__WHAT IS BEING ASKED__
Images in the records should be skipped while the rest is transcribed verbatim.

__PROVIDED MATERIAL__
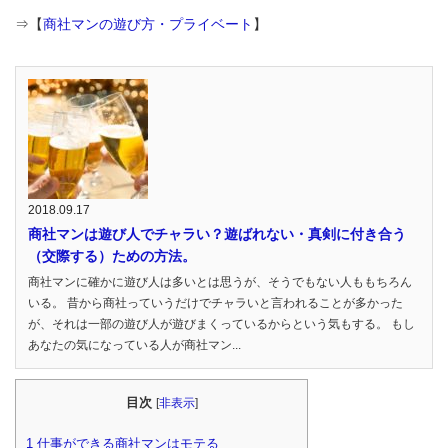
⇒【
商社マンの遊び方・プライベート
】
2018.09.17
商社マンは遊び人でチャラい？遊ばれない・真剣に付き合う
（交際する）ための方法。
商社マンに確かに遊び人は多いとは思うが、そうでもない人ももちろん
いる。 昔から商社っていうだけでチャラいと言われることが多かった
が、それは一部の遊び人が遊びまくっているからという気もする。 もし
あなたの気になっている人が商社マン...
目次
[
非表示
]
1
仕事ができる商社マンはモテる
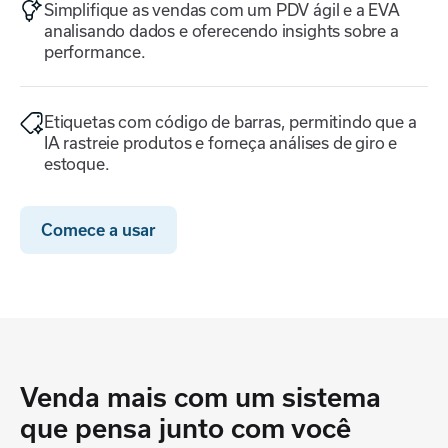
Simplifique as vendas com um PDV ágil e a EVA
analisando dados e oferecendo insights sobre a
performance.
Etiquetas com código de barras, permitindo que a
IA rastreie produtos e forneça análises de giro e
estoque.
Comece a usar
Venda mais com um sistema
que pensa junto com você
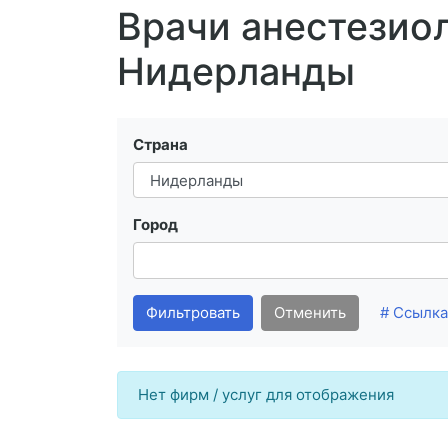
Врачи анестезиол
Нидерланды
Страна
Город
Фильтровать
Отменить
# Ссылка
Нет фирм / услуг для отображения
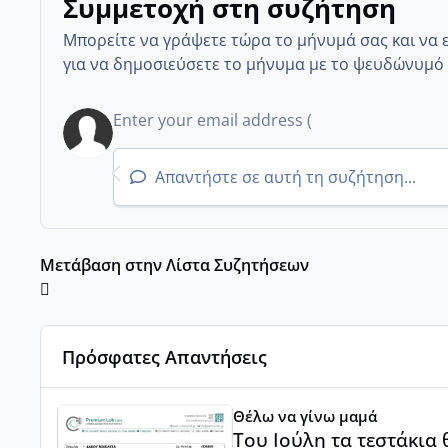
Συμμετοχή στη συζήτηση
Μπορείτε να γράψετε τώρα το μήνυμά σας και να 
για να δημοσιεύσετε το μήνυμα με το ψευδώνυμό 
Απαντήστε σε αυτή τη συζήτηση...
Μετάβαση στην Λίστα Συζητήσεων
Πρόσφατες Απαντήσεις
Του Ιούλη τα τεστάκια θα βγάλουνε χοντρά μπουτάκι
Θέλω να γίνω μαμά
Του Ιούλη τα τεστάκια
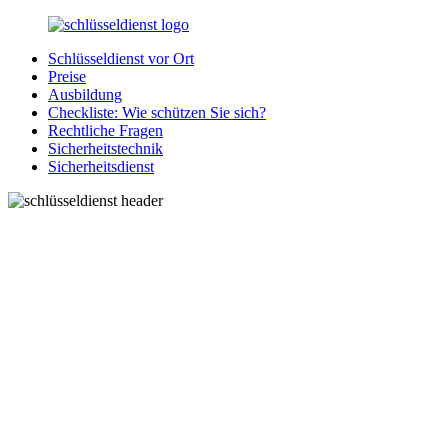
Zurück
zum
Schlüsseldienst vor Ort
Inhalt
SchluesseldienstDirekt.de
Ihre
Preise
Notlage
Ausbildung
wird
Checkliste: Wie schützen Sie sich?
gelöst!
Rechtliche Fragen
Sicherheitstechnik
Sicherheitsdienst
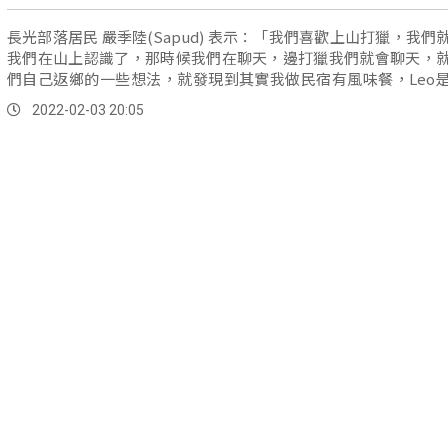
長光部落居民 嚴季陸(Sapud) 表示：「我們喜歡上山打獵，我們
我們在山上認識了，那時候我們在聊天，邊打獵我們就會聊天，
們自己返鄉的一些想法，就發現到其實我做民宿有風味餐，Leo
他也有在出餐，Saway的部分他其實本身也在出餐，他回家務農
2022-02-03 20:05
才會想說我們三個人都會出餐，那為什麼我們不能一人出個三道
菜三道菜就九道，變成一桌了，我們才想說我們就來合作好了，
說成立了三個男人。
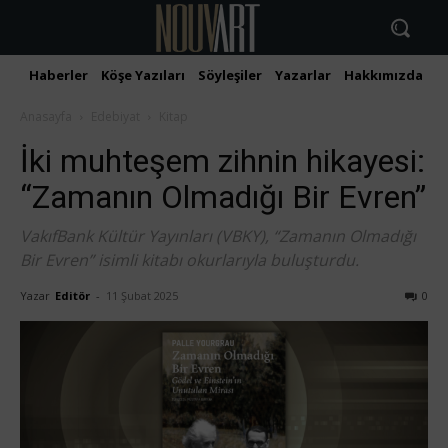
Haberler
Köşe Yazıları
Söyleşiler
Yazarlar
Hakkımızda
İ
Anasayfa
Edebiyat
Kitap
İki muhteşem zihnin hikayesi:
“Zamanın Olmadığı Bir Evren”
VakıfBank Kültür Yayınları (VBKY), “Zamanın Olmadığı
Bir Evren” isimli kitabı okurlarıyla buluşturdu.
Yazar
Editör
-
11 Şubat 2025
0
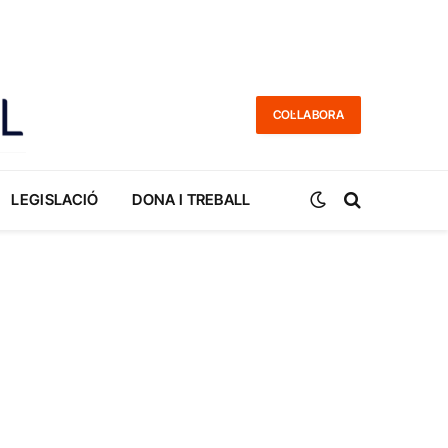
COL·LABORA
LEGISLACIÓ
DONA I TREBALL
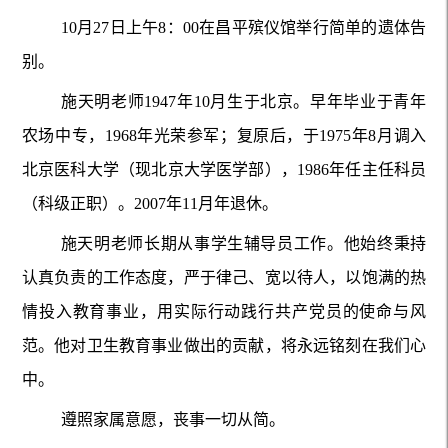
10月27日上午8：00在昌平殡仪馆举行简单的遗体告
别。
施天明老师1947年10月生于北京。早年毕业于青年
农场中专，1968年光荣参军；复原后，于1975年8月调入
北京医科大学（现北京大学医学部），1986年任主任科员
（科级正职）。2007年11月年退休。
施天明老师长期从事学生辅导员工作。他始终秉持
认真负责的工作态度，严于律己、宽以待人，以饱满的热
情投入教育事业，用实际行动践行共产党员的使命与风
范。他对卫生教育事业做出的贡献，将永远铭刻在我们心
中。
遵照家属意愿，丧事一切从简。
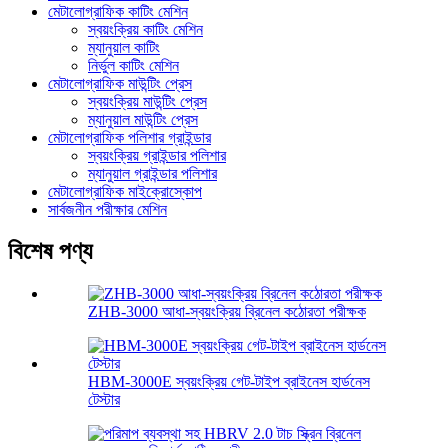
মেটালোগ্রাফিক কাটিং মেশিন
স্বয়ংক্রিয় কাটিং মেশিন
ম্যানুয়াল কাটিং
নির্ভুল কাটিং মেশিন
মেটালোগ্রাফিক মাউন্টিং প্রেস
স্বয়ংক্রিয় মাউন্টিং প্রেস
ম্যানুয়াল মাউন্টিং প্রেস
মেটালোগ্রাফিক পলিশার গ্রাইন্ডার
স্বয়ংক্রিয় গ্রাইন্ডার পলিশার
ম্যানুয়াল গ্রাইন্ডার পলিশার
মেটালোগ্রাফিক মাইক্রোস্কোপ
সার্বজনীন পরীক্ষার মেশিন
বিশেষ পণ্য
ZHB-3000 আধা-স্বয়ংক্রিয় ব্রিনেল কঠোরতা পরীক্ষক
HBM-3000E স্বয়ংক্রিয় গেট-টাইপ ব্রাইনেস হার্ডনেস
টেস্টার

__REPLY__
⇒【
商社マンの遊び方・プライベート
】
2018.09.17
商社マンは遊び人でチャラい？遊ばれない・真剣に付き合う
（交際する）ための方法。
商社マンに確かに遊び人は多いとは思うが、そうでもない人ももちろん
いる。 昔から商社っていうだけでチャラいと言われることが多かった
が、それは一部の遊び人が遊びまくっているからという気もする。 もし
あなたの気になっている人が商社マン...
目次
[
非表示
]
1
仕事ができる商社マンはモテる
Simplifique as vendas com um PDV ágil e a EVA
analisando dados e oferecendo insights sobre a
performance.
Etiquetas com código de barras, permitindo que a
IA rastreie produtos e forneça análises de giro e
estoque.
Comece a usar
Venda mais com um sistema
que pensa junto com você
Врачи анестезиол
Нидерланды
Страна
Город
Фильтровать
Отменить
# Ссылка
Нет фирм / услуг для отображения
Συμμετοχή στη συζήτηση
Μπορείτε να γράψετε τώρα το μήνυμά σας και να 
για να δημοσιεύσετε το μήνυμα με το ψευδώνυμό 
Απαντήστε σε αυτή τη συζήτηση...
Μετάβαση στην Λίστα Συζητήσεων
Πρόσφατες Απαντήσεις
Του Ιούλη τα τεστάκια θα βγάλουνε χοντρά μπουτάκι
Θέλω να γίνω μαμά
Του Ιούλη τα τεστάκια
Zurück
zum
Schlüsseldienst vor Ort
Inhalt
SchluesseldienstDirekt.de
Ihre
Preise
Notlage
Ausbildung
wird
Checkliste: Wie schützen Sie sich?
gelöst!
Rechtliche Fragen
Sicherheitstechnik
Sicherheitsdienst
長光部落居民 嚴季陸(Sapud) 表示：「我們喜歡上山打獵，我們
我們在山上認識了，那時候我們在聊天，邊打獵我們就會聊天，
們自己返鄉的一些想法，就發現到其實我做民宿有風味餐，Leo
他也有在出餐，Saway的部分他其實本身也在出餐，他回家務農
2022-02-03 20:05
才會想說我們三個人都會出餐，那為什麼我們不能一人出個三道
菜三道菜就九道，變成一桌了，我們才想說我們就來合作好了，
說成立了三個男人。
Haberler
Köşe Yazıları
Söyleşiler
Yazarlar
Hakkımızda
İ
Anasayfa
Edebiyat
Kitap
İki muhteşem zihnin hikayesi:
“Zamanın Olmadığı Bir Evren”
VakıfBank Kültür Yayınları (VBKY), “Zamanın Olmadığı
Bir Evren” isimli kitabı okurlarıyla buluşturdu.
Yazar
Editör
-
11 Şubat 2025
0
COL·LABORA
LEGISLACIÓ
DONA I TREBALL
10月27日上午8：00在昌平殡仪馆举行简单的遗体告
别。
施天明老师1947年10月生于北京。早年毕业于青年
农场中专，1968年光荣参军；复原后，于1975年8月调入
北京医科大学（现北京大学医学部），1986年任主任科员
（科级正职）。2007年11月年退休。
施天明老师长期从事学生辅导员工作。他始终秉持
认真负责的工作态度，严于律己、宽以待人，以饱满的热
情投入教育事业，用实际行动践行共产党员的使命与风
范。他对卫生教育事业做出的贡献，将永远铭刻在我们心
中。
遵照家属意愿，丧事一切从简。
মেটালোগ্রাফিক কাটিং মেশিন
স্বয়ংক্রিয় কাটিং মেশিন
ম্যানুয়াল কাটিং
নির্ভুল কাটিং মেশিন
মেটালোগ্রাফিক মাউন্টিং প্রেস
স্বয়ংক্রিয় মাউন্টিং প্রেস
ম্যানুয়াল মাউন্টিং প্রেস
মেটালোগ্রাফিক পলিশার গ্রাইন্ডার
স্বয়ংক্রিয় গ্রাইন্ডার পলিশার
ম্যানুয়াল গ্রাইন্ডার পলিশার
মেটালোগ্রাফিক মাইক্রোস্কোপ
সার্বজনীন পরীক্ষার মেশিন
বিশেষ পণ্য
ZHB-3000 আধা-স্বয়ংক্রিয় ব্রিনেল কঠোরতা পরীক্ষক
HBM-3000E স্বয়ংক্রিয় গেট-টাইপ ব্রাইনেস হার্ডনেস
টেস্টার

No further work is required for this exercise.